Well, it’s not like they have a choice. Except for the W-Tuu’buu people, of course, who passed on their myths through interpretative dance.
If anything, an oral tradition guarantees that details will be lost to time, while writing more firmly records facts about events as they occur.

I thought the Persian Gulf was last above water farther back then 5,000 B.C., more like 12,000 B.C., but I can’t find a cite. I could believe an oral history being passed down from the former date to when the Mesopotamians started writing things down, but the latter seems less likely, as its hard to believe a culture could remain intact over the necessary ~8,000 years.

Well, the show I was watching claimed it flooded during end of the glacier period 8000 years ago. This Wiki article though seems to support your 12,000 year time period:

I agree that an oral tradition going back to 12,000 years is even more implausible than one going back 8000 years (though I suppose we are really talking about something like 6000-8000 or 3000-4000 from the perspective of possible Mesopotamian cultures). I’m not even sure if the same people speaking the same lauguage have continuously occupied that land (especially after the flooding), going from hunting and gathering to early agriculture. At a guess multiple peoples speaking various languages migrated into the region during that period…making an oral tradition from pre-agricultural/pre-literate societies even less likely i’m thinking.

-XT

Eden is probably a dim cultural memory of the hunter-gatherer stage of human culture, without all that backbreaking farm labor – of course, nostalgia obscures the reality of an uncertain food supply.

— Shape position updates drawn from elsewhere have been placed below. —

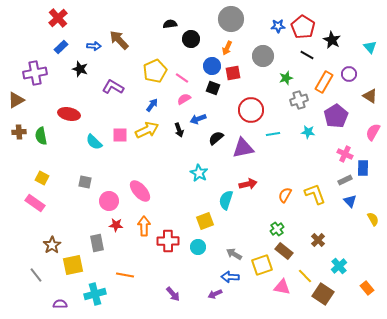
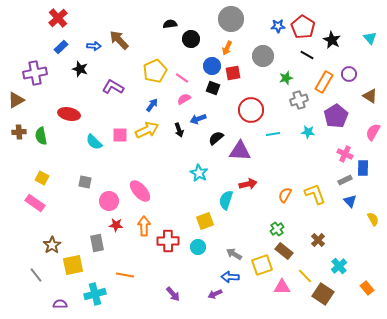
cyan triangle at (370, 47): moved 9 px up
purple triangle at (243, 148): moved 3 px left, 3 px down; rotated 15 degrees clockwise
pink triangle at (282, 287): rotated 12 degrees counterclockwise
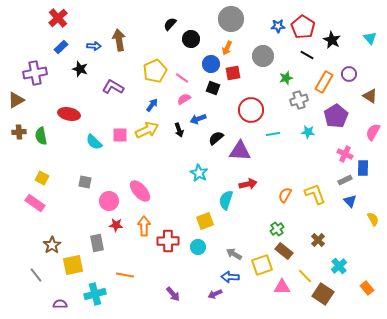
black semicircle at (170, 24): rotated 40 degrees counterclockwise
brown arrow at (119, 40): rotated 35 degrees clockwise
blue circle at (212, 66): moved 1 px left, 2 px up
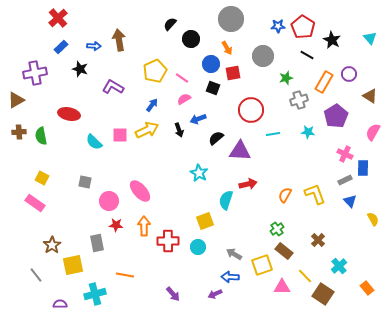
orange arrow at (227, 48): rotated 56 degrees counterclockwise
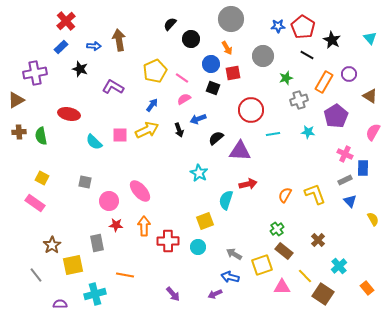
red cross at (58, 18): moved 8 px right, 3 px down
blue arrow at (230, 277): rotated 12 degrees clockwise
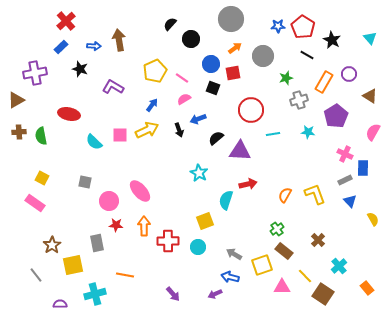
orange arrow at (227, 48): moved 8 px right; rotated 96 degrees counterclockwise
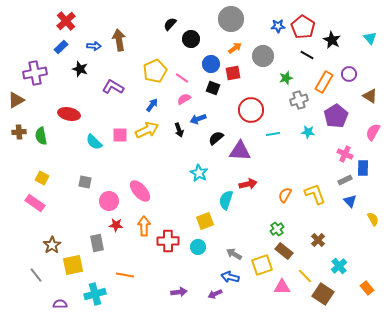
purple arrow at (173, 294): moved 6 px right, 2 px up; rotated 56 degrees counterclockwise
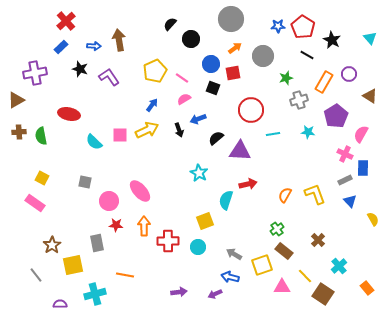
purple L-shape at (113, 87): moved 4 px left, 10 px up; rotated 25 degrees clockwise
pink semicircle at (373, 132): moved 12 px left, 2 px down
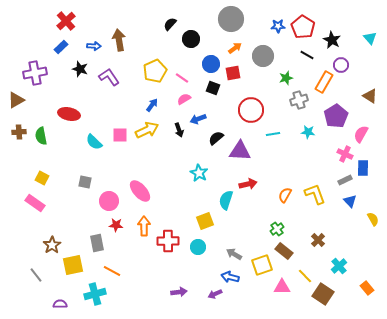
purple circle at (349, 74): moved 8 px left, 9 px up
orange line at (125, 275): moved 13 px left, 4 px up; rotated 18 degrees clockwise
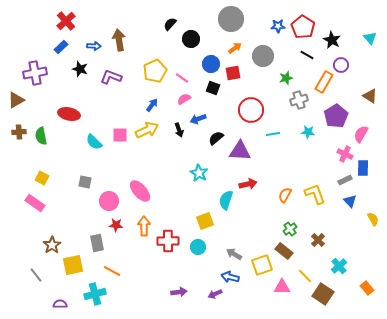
purple L-shape at (109, 77): moved 2 px right; rotated 35 degrees counterclockwise
green cross at (277, 229): moved 13 px right
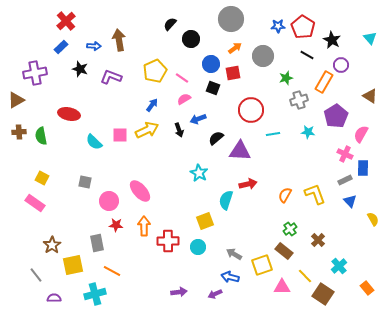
purple semicircle at (60, 304): moved 6 px left, 6 px up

Do cultural memories last that long? Would Mesopotamian proto-civilizations really have tales and memories that stretch back that far?

-XT

Perhaps, especially since they were at all times aware of less civilized neighbors, therefore that such a state of existence was possible.

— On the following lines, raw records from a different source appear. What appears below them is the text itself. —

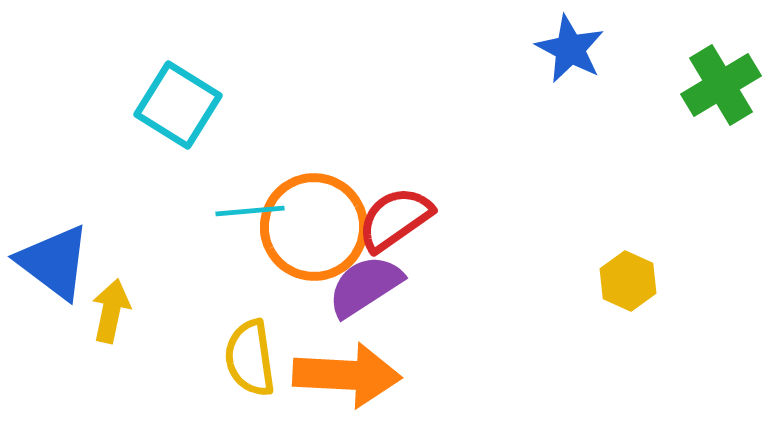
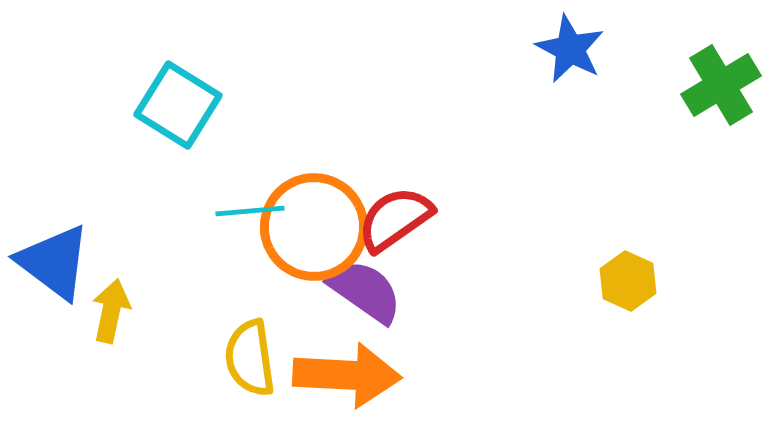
purple semicircle: moved 5 px down; rotated 68 degrees clockwise
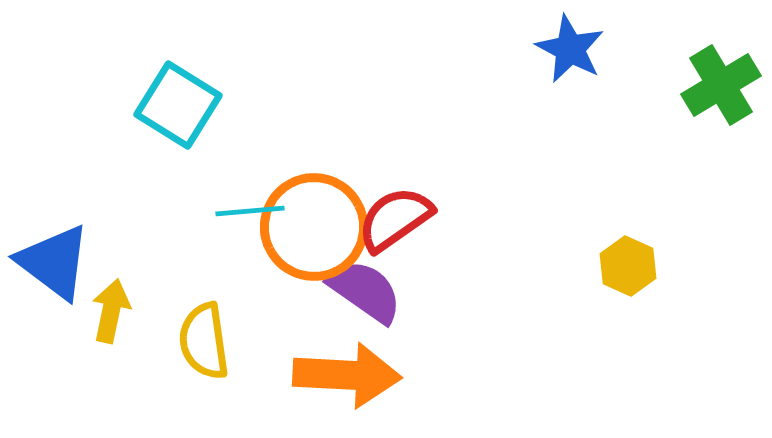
yellow hexagon: moved 15 px up
yellow semicircle: moved 46 px left, 17 px up
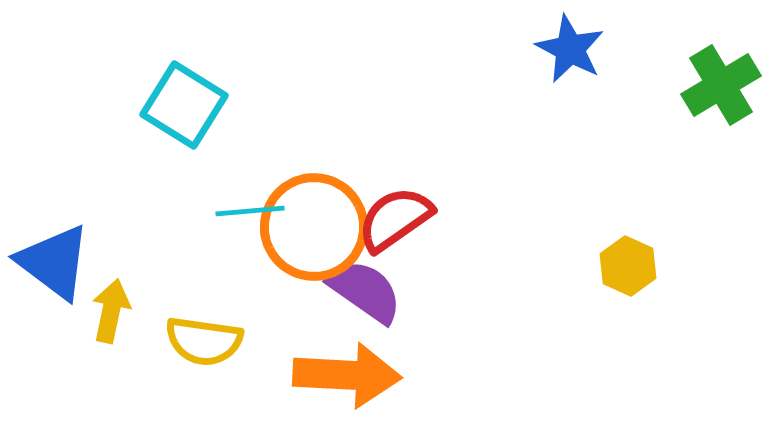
cyan square: moved 6 px right
yellow semicircle: rotated 74 degrees counterclockwise
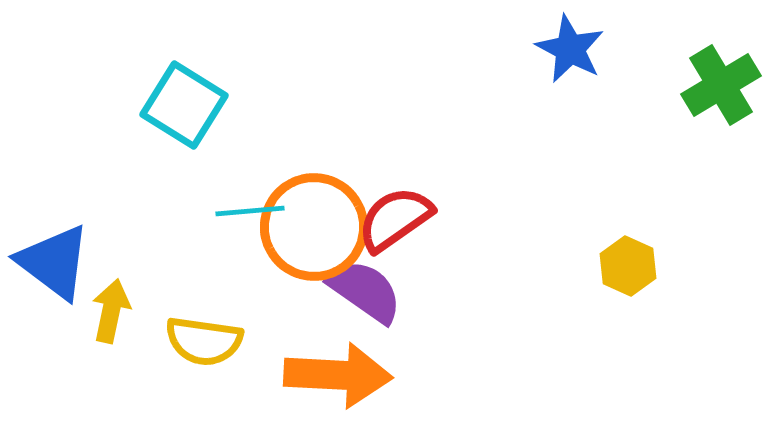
orange arrow: moved 9 px left
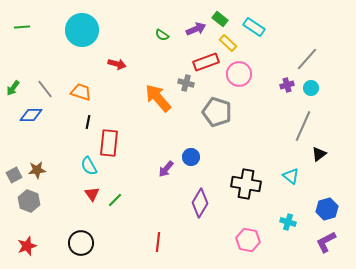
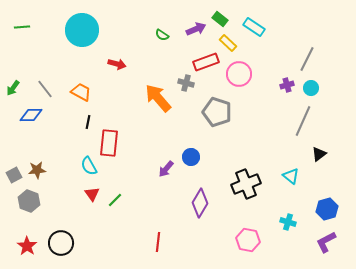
gray line at (307, 59): rotated 15 degrees counterclockwise
orange trapezoid at (81, 92): rotated 10 degrees clockwise
gray line at (303, 126): moved 5 px up
black cross at (246, 184): rotated 32 degrees counterclockwise
black circle at (81, 243): moved 20 px left
red star at (27, 246): rotated 18 degrees counterclockwise
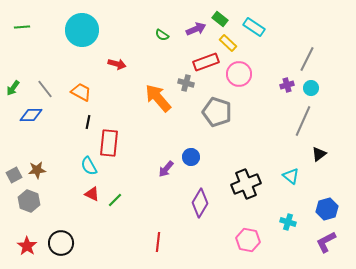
red triangle at (92, 194): rotated 28 degrees counterclockwise
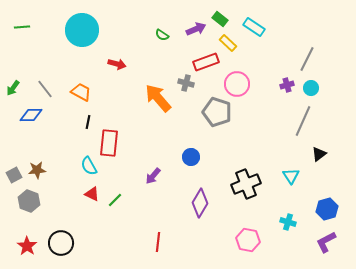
pink circle at (239, 74): moved 2 px left, 10 px down
purple arrow at (166, 169): moved 13 px left, 7 px down
cyan triangle at (291, 176): rotated 18 degrees clockwise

Geographical locations that have been identified with the Garden of Eden.

Did you check out this wikipedia article? :wink:

In the case of Bryan’s theory, I wouldn’t think it would have to be an actual memory. Not everyone went Agrarian at once, so the original creators of the story may have simply had contact with people still living a more Hunter-Gatherer type lifestyle and figured that they used to live similarly. Asimov floats a similar theory in his Guide to the Bible that the story of Cain and Abel was supposed to be about warfare between early Agrarian and Pastoral people, as innocent farmer Abel is favored by God and treacherous nomadic sheep herder Cain gets jealous and kills him.

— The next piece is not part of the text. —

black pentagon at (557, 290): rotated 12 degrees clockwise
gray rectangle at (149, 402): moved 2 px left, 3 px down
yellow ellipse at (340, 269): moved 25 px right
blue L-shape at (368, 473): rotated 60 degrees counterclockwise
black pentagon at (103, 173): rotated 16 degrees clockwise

Alternatively both stories could’ve been made up whole cloth by some board farmers, no real way to know. But its kind of fun to think that we might retain some cultural memory of events that happened 8,000 years ago, even if their unrecognizably vague at this point.

I wish I had a cite for this, but TTBOMK Eden was not a reference to a mythical paradise, even though it became the type specimen for the concept “mythical paradise.” Rather, it was the at-the-time fertile and gardenlike area of southwestern Iraq, roughly An Najaf and Muthanna provinces, which have been slowly encroached on by desertification for 5000 years but parts of which were still relatively arable up until the Mongol invasions of the 13th century, which destroyed the irrigation system holding the desert somewhat at bay. The Biblical “A garden eastward, in Eden” would be akin to someone from the Boswash megalopolis saying, “a nice estate down south, in the Shenandoah Valley.”

Yes, I believe it was a real place, somewhere in the Middle East, maybe even a little further east. I do believe that Adam, Eve & the Nakhash (Serpent) were real beings, the first two actual humans, the latter perhaps even a non-Adamic human.
However, this is, so far, outside of archaeological veried history.

I don’t know where or when it all happened, but it makes sense to me that it happened, though not in the traditionally interpreted way. I won’t argue against God using evolution even to bring about physical Adamic humanity, nor will I argue there were no physical humans before Adam. But it makes sense that at one point at time, there weren’t humans who had a child-parent relationship with the Creator, then suddenly there were, and they spread to dominate & assimilate any & all other humans who may have existed.

Err…right, to answer the original question, I’m trying to think of the longest period we have evidence for an oral tradition preserving a story of an actual event before being written down. I seem to remember that the stories of the Trojan war were passed down some 400 years before they reached Homer, and then the Iliad itself was only transmitted by oral tradition for a few centuries after that

On a similar note, does Valhalla exist?

You can also add will be. Many think that the new earth God will create (Is 65:17, 66:22, 2 Peter 3:13, Rev 21:1) will be the restored Eden or at least a copy of it.

Except the writers of the Biblical tale obviously didn’t think of Eden as somewhere that was accessible to them, as the story has it being guarded by angels with flaming swords or somesuch. I don’t think this would be the case if they knew of it as an actual place just over the next hill.

ETA: I think that if Eden was a real place, it’s much more likely that the people who wrote the stories we’re now familiar couldn’t actually go there, either because it had been inundated as in xtisme’s theory or simply because they had long since forgotten where it was and only had some vague cultural memory of coming from a place to the W that had 4 rivers.

Actually, maybe I’m wrong. Does God put angels around Eden as a whole, just the Garden, or just the trees. Sunday school was a long time ago…

Eden, obviously, is in Independence, Missouri.

Even more interesting is the story of Jubal and Tubal Cain.

:confused: “Non-Adamic human”? I am familiar with that concept only in connection with Christian Identity, with whose doctrines I am sure you have not the least sympathy.